I doubt Poch is gonna say "No some of these players have no futures and we don't give a **** about them, they can do one" is he? What Poch has said is what all managers will say when asked about their players. I wouldn't read too far into it, I'm pretty confident we'll see some changes in January.
The only sensible course of action with any squad is to sell players where others will pay more than you think they are worth and buy players who you think are available cheaply. If Poch thinks the players are worth their market price then there is no advantage from selling them. What you paid for them is irrelevant (except for the rather obvious point that the Club must have thought they were worth more than that when we bought them so what has changed).
What has changed is that players have either not developed at the rate we hoped (Lamela) or proven to be not as good as we thought we were getting (Paulinho) or just not adapted at all well to the league/club (Soldado, yet). I agree with you largely though, except that it is also wise to sell disruptive players at all costs. There is a reason we got Ade for £5 million when, based on pure ability when he can be bothered to turn it on, he's was probably worth at least 3 times that. He has decent goalscoring records at City and Madrid, and he went to City for £25 million after all. We also have quite a large squad, and players like Paulinho and possibly Dembele are taking up places that could be filled by players that Pochettino would actually want to use in the registered squads. Selling such players, even at a loss or for not as much as we could potentially get (due to their fees now being closer to/maybe even below market price, when we paid above those prices in all likelihood) is worth it if we can use the money gathered from the sales to get players the manager wants. We have so many players in that CM position that are much of a muchness that a '2 out, 1 in' policy might not even go amiss. We offset the cost of buying those players with the money made from selling others before, so technically speaking any money we make on them is profit anyway, right?
Agree mostly apart from the last line: profit is irrelevant. We could have sold Bale for £40m last year and made a huge profit but it would have been very bad business because he was worth much more than that. Even if the manager 'wants' a player it is very bad if we overpay as that just wastes money. However valuing players is a very inexact science as several recent signings by us and others seems to demonstrate. Some would have sold Bale on for a loss at one point. I've always said that if 4 out of the 7 we signed in 2013 eventually came good that would be a good result. It would be a real disaster if we sell those four at a loss and keep the other three!
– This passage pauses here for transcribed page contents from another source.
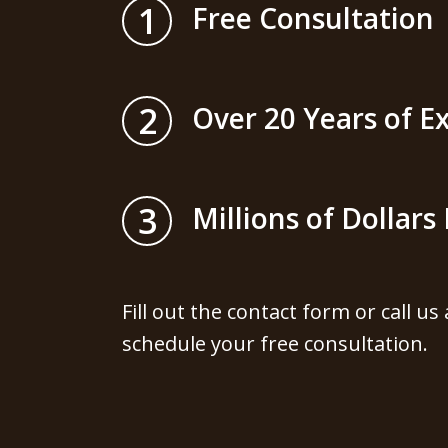
1
Free Consultation
2
Over 20 Years of E
3
Millions of Dollar
Fill out the contact form or call us
schedule your free consultation.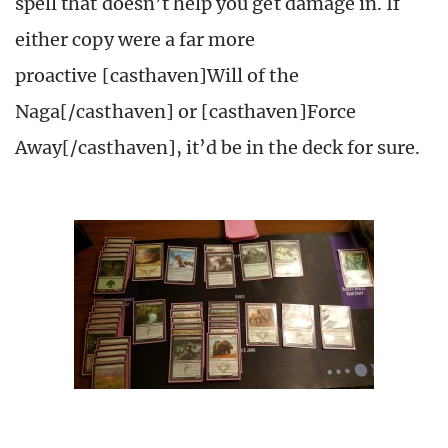
spell that doesn’t help you get damage in. If
either copy were a far more
proactive [casthaven]Will of the
Naga[/casthaven] or [casthaven]Force
Away[/casthaven], it’d be in the deck for sure.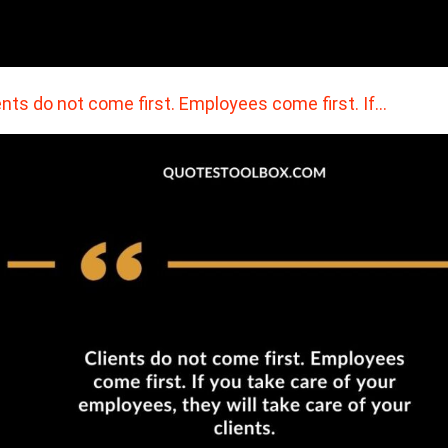
ents do not come first. Employees come first. If…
But that is already taken into account in their value. They won't move for a pay cut so any money we save on wages comes out of the transfer fee to make the deal palatable for the new club.
What I meant about profit is that we are in a situation where undercutting the value based purely on footballing ability of, say, Paulinho won't damage our long-term finances (even if we're losing money on the player if we take his buying and selling fees in isolation) because the Bale sale and other outgoings in that transfer window more than made up for the money spent on the incoming players, in purely financial terms. We didn't have to take money from other revenue streams to buy Paulinho et. al. so selling them for less than we bought them doesn't damage us financially. I was never saying we should accept the first bids that come on for Eriksen and our other best players just because we'd make a bit of cash from it as it stands. What I was trying to say is that if we sell the 3 that don't come off (or whoever else we sell) for less that we bought them then thats not a disaster by any means. I think we're saying broadly the same thing but are getting our wires crossed talking about market value and profit Market value and value based purely on footballing ability are two very different things it seems. And I completely agree with you that we have to be careful when letting managers have complete control over transfer funds, but it is a two way street because it means that you sometimes get half-baked players coming in that are sort of alright, but not quite the top grade signings that perhaps the manager really wanted. I think a few of the summer signings were like that - Stambouli instead of Schneiderlin, Fazio instead of Musacchio. But we don't have the money to throw around to buy lots of those players at those fees unless we sell a Bale every year and we don't do that. The DoF system I think is in part supposed to be a series of checks and balances to stop a manager throwing £30 million on a single player that doesn't work out, or that a new manager won't rate, but it cuts both ways when the club starts penny pinching regarding spending on players coming in, which Levy is known to do, and the manager is left short of what he really wants and needs.
My thought is if a club has about half a dozen players not performing the manager must get rid of them somehow. If your working place has a lot of do nothings,isn't your boss going to sack them? Of course he is! If Woolworths can't sell something they will have a fire sale and,baby,we need a fire sale!...and quick!
Call me old-fashioned but I've always seen the job of the boss to improve the performance of staff not just to hire and fire.